Eight core sectors' growth slows down to 2.1% in Feb
New Delhi: The growth of eight core sectors slowed down to 2.1 per cent in February due to fall in output of crude oil and refinery products, official data showed Monday. Eight infrastructure sectors — coal, crude oil, natural gas, refinery products, fertilisers, steel, cement and electricity — had expanded by 5.4 per cent in February 2018.
Production of crude oil and refinery products contracted by 6.1 per cent, and 0.8 per cent, respectively, in February. Growth rate of production of fertiliser, steel, cement and electricity slowed to 2.5 per cent, 4.9 per cent, 8 per cent and 0.7 per cent in February as against 5.2 per cent, 5 per cent, 23 per cent and 4.6 per cent in the same month of 2018, respectively.
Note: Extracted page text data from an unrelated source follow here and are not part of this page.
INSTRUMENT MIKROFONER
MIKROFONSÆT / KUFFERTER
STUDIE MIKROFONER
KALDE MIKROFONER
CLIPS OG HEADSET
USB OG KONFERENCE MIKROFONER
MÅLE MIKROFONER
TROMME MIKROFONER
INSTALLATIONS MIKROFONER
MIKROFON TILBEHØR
However, coal and natural gas output grew by 7.3 per cent, and 3.8 per cent, respectively, in the month under review.
Sluggish infrastructure sector growth will also have impact on the Index of Industrial Production (IIP) as these segments account for about 41 per cent of the total factory output. According to the Commerce and Industry Ministry data, during April-February 2018-19, the eight sectors recorded a flat growth rate of 4.3 per cent over the same period previous fiscal.
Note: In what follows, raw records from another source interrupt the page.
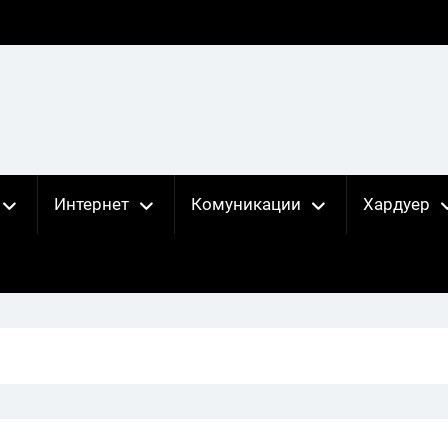
Интернет
Комуникации
Хардуер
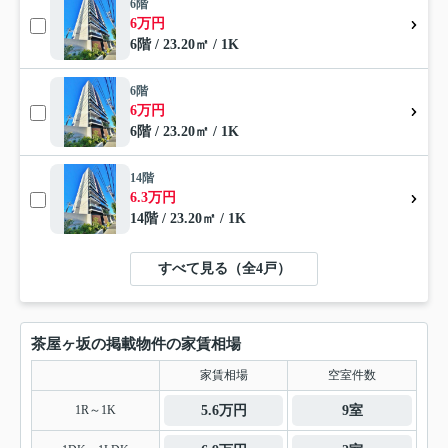
6階
6万円
6階 / 23.20㎡ / 1K
6階
6万円
6階 / 23.20㎡ / 1K
14階
6.3万円
14階 / 23.20㎡ / 1K
すべて見る（全4戸）
茶屋ヶ坂の掲載物件の家賃相場
家賃相場
空室件数
1R～1K
5.6万円
9室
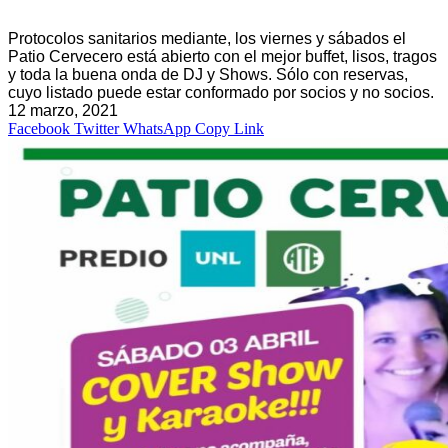
Protocolos sanitarios mediante, los viernes y sábados el
Patio Cervecero está abierto con el mejor buffet, lisos, tragos
y toda la buena onda de DJ y Shows. Sólo con reservas,
cuyo listado puede estar conformado por socios y no socios.
12 marzo, 2021
Facebook
Twitter
WhatsApp
Copy Link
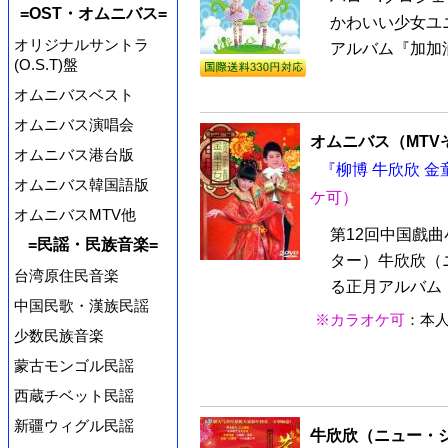
=OST・オムニバス=
かわいい少女ユ
オリジナルサントラ
アルバム『加加油 
(O.S.T)盤
オムニバスベスト
オムニバス演唱会
オムニバス（MTV
オムニバス港台版
『柳博 牛欣欣 金童
オムニバス韓国語版
ケ可）
オムニバスMTV他
第12回中国戲
=民謡・民族音楽=
ター）牛欣欣（
台湾原住民音楽
る正月アルバム『
中国民歌・漢族民謡
※カラオケ可
：本
少数民族音楽
蒙古モンゴル民謡
西蔵チベット民謡
新疆ウィグル民謡
牛欣欣（ニュー・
Meanwhile, systemwide bad loans will improve by 180 basis points to 8.5 percent in March 2020 from FY19 levels on slower slippages, and the state-run banks will turn profitable for first time in four years, says a report. The banking system will close FY19 with gross non- performing assets of 10.3 percent, ratings agency Crisil said Monday in its half-yearly report on credit movements.
The credit ratio, which is the ratio of upgrades to downgrades, moved up to 1.81 times in the second half of FY19 from 1.68 times in the first half.